Crotone,

Alessandro Michele, l’ispirazione per Gucci arriva dai soffitti di palazzo Barberini

di Michela Bastone

La settimana scorsa Milano è stata la capitale della moda: sette giorni di mostre, sfilate, presentazioni all’insegna del fashion, un modo per mostrare al mondo le nuove collezioni e le nuove tendenze per l’anno 2017-2018.

Gucci è uno dei marchi più fotografati nella settimana milanese, il suo capitano si chiama Alessandro Michele; in due anni ha dato una ventata di freschezza e novità al brand con la doppia G.

Michele è il nome nuovo della moda, direttore creativo della maison Gucci, classe 1972, studia all’Accademia della Moda di Roma, ma ha fatto anche il giornalaio e il manovale per necessità, poi però la vita gli ha dato una possibilità.

Ma chi è Alessandro Michele ? La sua ascesa inizia alla fine degli anni ’90 quando comincia a lavorare da Fendi come Senior Designer per gli accessori. Nella moda gli accessori sono quasi più importanti degli abiti, sono più accessibili e maggiormente riconoscibili e per molte case di moda diventano il traino per le loro collezioni, dunque occuparsi degli accessori è come iniziare a incastonare diamanti prima di infilare perle per un orafo.

Nel 2002 entra nel team della Gucci, assunto da Tom Ford, e lavora presso gli uffici di Londra. Assume vari ruoli fino a lavorare in stretto contatto con Frida Giannini, la musa di Gucci.

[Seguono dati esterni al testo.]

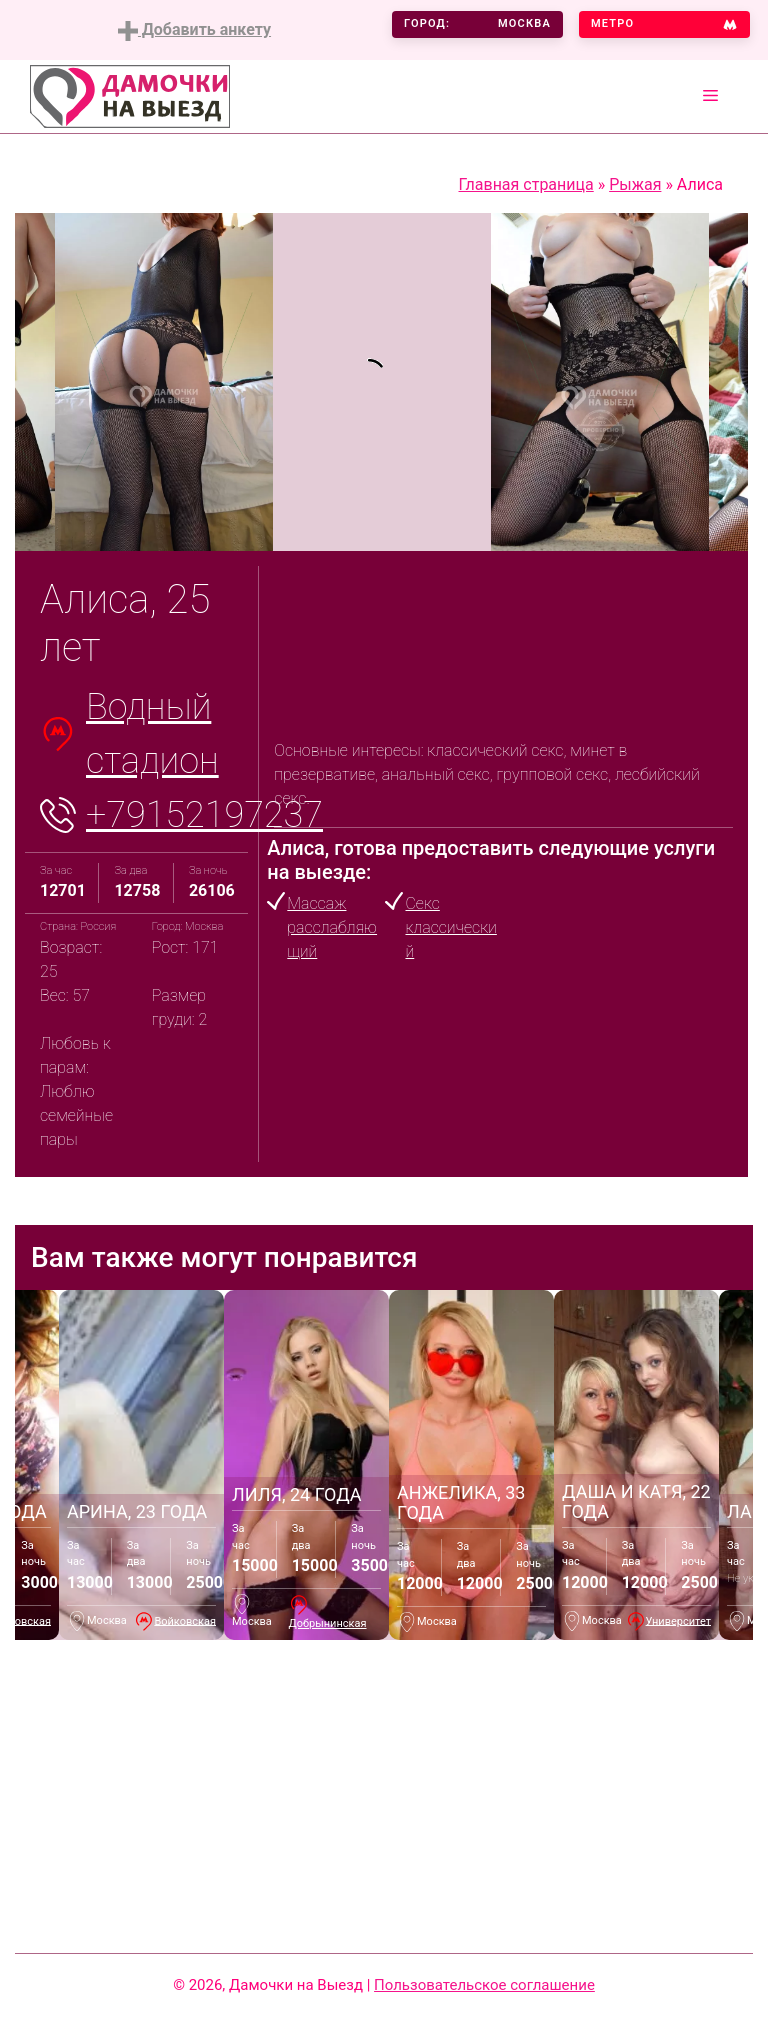  I want to click on Университет, so click(678, 1620).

Dopo l’addio del direttore creativo, Frida Giannini, Michele disegna in pochi giorni la nuova collezione autunno-inverno per la stagione 2015-2016 che presenta al mondo raccogliendo il plauso degli addetti ai lavori.

Perché lo stile di Alessandro Michele è così interessante? Ma soprattutto perché borse, cinture e scarpe sono entrate prepotentemente nelle wishlist delle donne di tutto il mondo? Dai mocassini con il pelo, alle borse con le api, le libellule e i colori accesi, Gucci è ritornato ad essere un brand desiderato ma soprattutto super social. Dunque, l’immagine di Gucci diventa contemporanea, non punta solo sulla doppia G e sulla sensualità ostentata della donna, ma è più sofisticata e volge lo sguardo ad un neo romanticismo barocco, con un occhio puntato sempre al mercato. Questo ragazzo italiano, “romano de Roma”, innamorato della sua terra, che mutua dai soffitti di palazzo Barberini la storia di Roma e della omonima famiglia e la trasferisce sugli accessori, che si rifà al vintage, ma fa dei social il media ideale per parlare con i compratori, ha creato il concetto di desiderabilità. I suoi accessori, diventano ambìti, le sue t-shirt, i suoi abiti quasi tappezzeria diventano cult, e le pagine Facebook si riempiono di like (mi piace). Barberini, Bernini e la storia del barocco si intrecciano nella sua voglia di giocare e di creare arte. E per dirla con le parole di Alessandro Michele: “Utilizzo il passato come fosse una tavolozza per dipingere il contemporaneo”.

Chi è dunque Alessandro Michele? Una lezione di vita per i giovani e per chi si occupa di moda in generale: uno che con lo studio e l’umiltà è arrivato al trionfo.